When all chance of frost has passed and the weather is reliably warm, you can plant the Chillies out in the open ground. Ideally they should be protected from cold nights by a glass cloche. All plants that have been started indoors will need a period of hardening off to slowly get them used to being outdoors. Start with a few hours outdoors during the day for a few days, then leave them out a full day, followed by a day and night as long as they are well protected. Chillies should not be outdoors unprotected at night until September/October, and even then, they will be happier with night-time protection.
The Five Chilli Species
Domestic chillies are cultivars originating from 5 species
- Capsicum annuum (e.g. Jalapeno, Chipotle, Cayenne)
- Capsicum frutescens (e.g. Tabasco, Thai)
- Capsicum chinense (e.g. Habanero, Ghost Peppers, Carolina Reaper)

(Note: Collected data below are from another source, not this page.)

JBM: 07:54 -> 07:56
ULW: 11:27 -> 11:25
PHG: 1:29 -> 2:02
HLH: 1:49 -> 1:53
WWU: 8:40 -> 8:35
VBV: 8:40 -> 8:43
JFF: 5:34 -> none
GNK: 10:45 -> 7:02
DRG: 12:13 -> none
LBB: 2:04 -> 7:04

- Capsicum pubescens (e.g. Rocoto)
- Capsicum baccatum (e.g. Aji)
With luck and a sunny summer your plants will grow happily. Don’t be tempted to prune them – some growers nip out the first shoots to encourage their chilies to bush out. There is really no need and you will just delay the development of the first fruit. They have a naturally bushy habit, so let them develop it themselves.

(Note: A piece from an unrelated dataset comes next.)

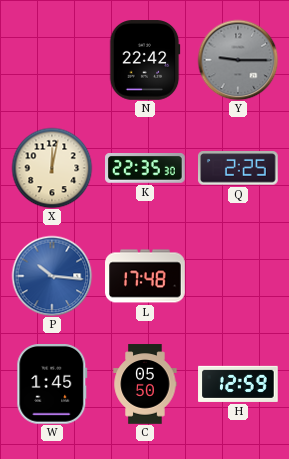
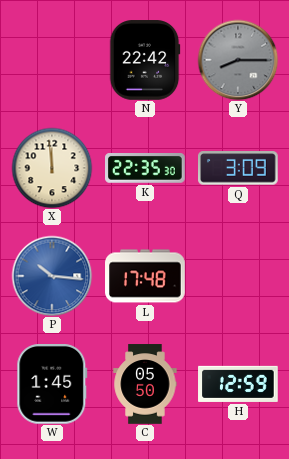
Y: 9:15 -> 8:15
X: 12:02 -> 11:59
Q: 2:25 -> 3:09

However, they may not prove to be entirely self-supporting as they grow, and can benefit from having a Bamboo cane pushed into the ground near the base. Tie the main stem to the cane to prevent toppling.
Keep plants reasonably well watered over the hot summer period but for god sake don’t waterlogged them. The time is right to start feeding them with a high-potash fertilizer once the flowers appear. A high-potash fertilizer is one that encourages flower and fruit production. Tomato fertilizers are good examples and will work perfectly for chilies. It is worth feeding your plants with them regularly, at least once every week.
Once the fruits start to ripen up, you have the choice of whether to leave them on the plant to grow to their full sweetness or remove them and encourage more fruits. Those removed will carry on ripening, but they do it best on the plant. You have a race to ripen them, just as seedlings need protecting at the beginning of the season, so will plants be affected by the colder weather towards the end. In a greenhouse or glasded in Verandah or sunroom, plants will go on into autumn but outdoors they will start to suffer. Any fruits that are hit by frost will turn to mush. Protect outdoor-grown plants with horticultural fleece or cloches, and carry pot-grown plants indoors to a sunny room.
Once the fruits start to ripen, the real fun begins: you will have chilli con carne and curries to your Pryo-Gourmanics heart’s content, and the knowledge that you grew the most important ingredient yourself.